(Extracted data entries)
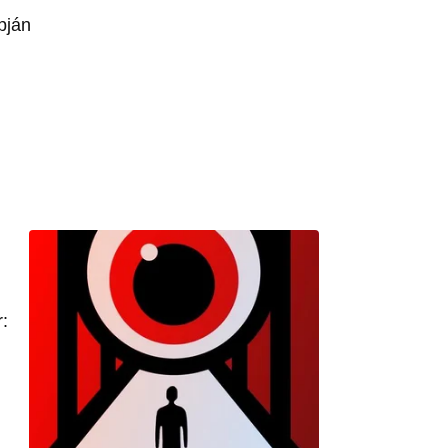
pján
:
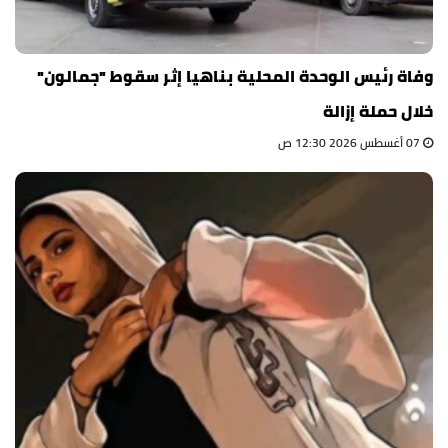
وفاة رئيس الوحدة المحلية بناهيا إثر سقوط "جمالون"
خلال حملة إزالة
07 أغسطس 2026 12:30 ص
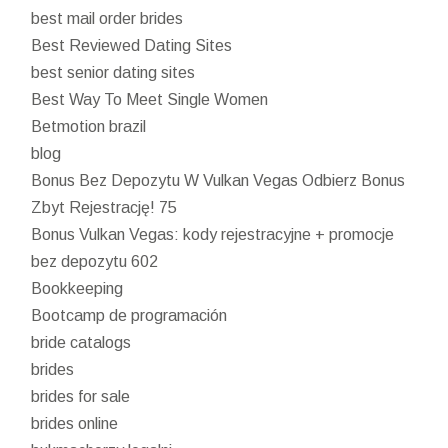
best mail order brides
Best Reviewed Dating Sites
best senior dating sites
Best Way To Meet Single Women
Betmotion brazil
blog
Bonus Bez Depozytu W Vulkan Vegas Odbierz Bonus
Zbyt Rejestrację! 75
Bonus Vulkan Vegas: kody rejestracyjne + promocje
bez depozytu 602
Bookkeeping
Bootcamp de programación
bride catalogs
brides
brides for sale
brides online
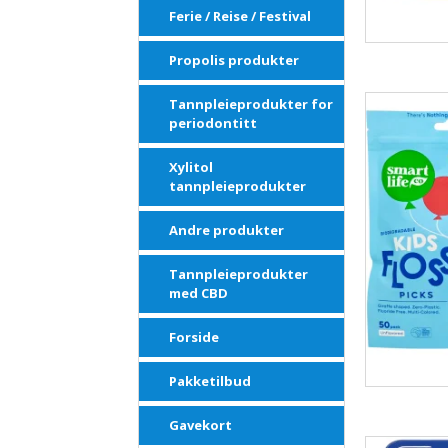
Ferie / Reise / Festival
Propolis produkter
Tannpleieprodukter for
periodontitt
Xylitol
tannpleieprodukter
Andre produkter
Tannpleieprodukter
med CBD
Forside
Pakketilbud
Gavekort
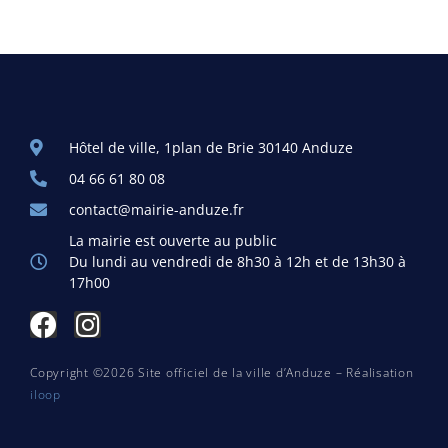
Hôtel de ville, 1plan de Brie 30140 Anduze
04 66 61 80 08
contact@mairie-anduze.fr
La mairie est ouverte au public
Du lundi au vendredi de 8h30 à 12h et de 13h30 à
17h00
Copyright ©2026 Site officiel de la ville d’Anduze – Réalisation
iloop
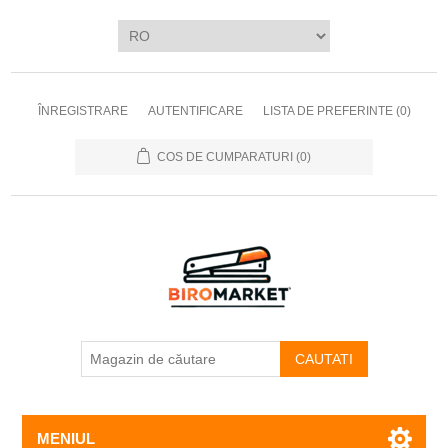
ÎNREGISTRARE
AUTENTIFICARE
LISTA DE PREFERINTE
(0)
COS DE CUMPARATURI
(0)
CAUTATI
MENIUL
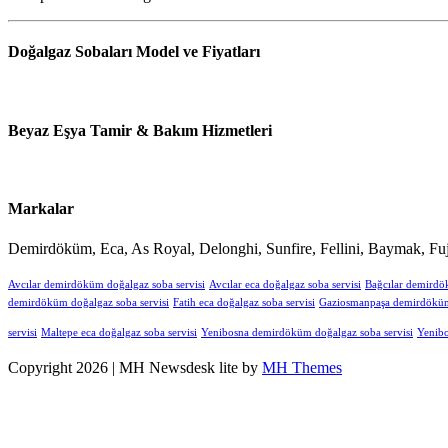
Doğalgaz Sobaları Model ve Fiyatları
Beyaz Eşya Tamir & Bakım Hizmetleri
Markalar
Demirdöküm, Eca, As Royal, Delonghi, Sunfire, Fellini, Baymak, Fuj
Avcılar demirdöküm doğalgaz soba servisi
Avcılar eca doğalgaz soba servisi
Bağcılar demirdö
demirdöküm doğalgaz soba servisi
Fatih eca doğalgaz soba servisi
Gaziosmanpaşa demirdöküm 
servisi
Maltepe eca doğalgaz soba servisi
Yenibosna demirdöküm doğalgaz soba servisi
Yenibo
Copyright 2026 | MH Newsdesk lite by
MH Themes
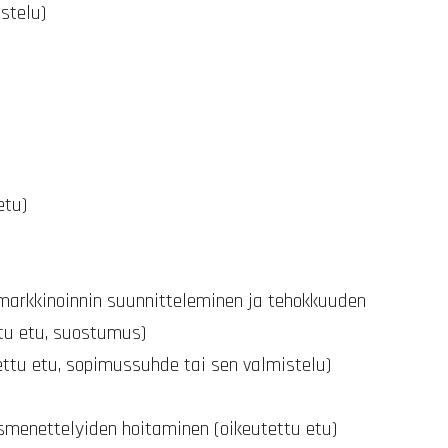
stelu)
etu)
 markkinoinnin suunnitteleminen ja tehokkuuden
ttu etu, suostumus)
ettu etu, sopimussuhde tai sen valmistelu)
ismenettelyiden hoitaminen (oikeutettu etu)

PROBLEM REQUIREMENTS:
The lines that contain the word "ville" are wanted; copy each of them from the records.

YOUR RESPONSE:
Hôtel de ville, 1plan de Brie 30140 Anduze
Copyright ©2026 Site officiel de la ville d’Anduze – Réalisation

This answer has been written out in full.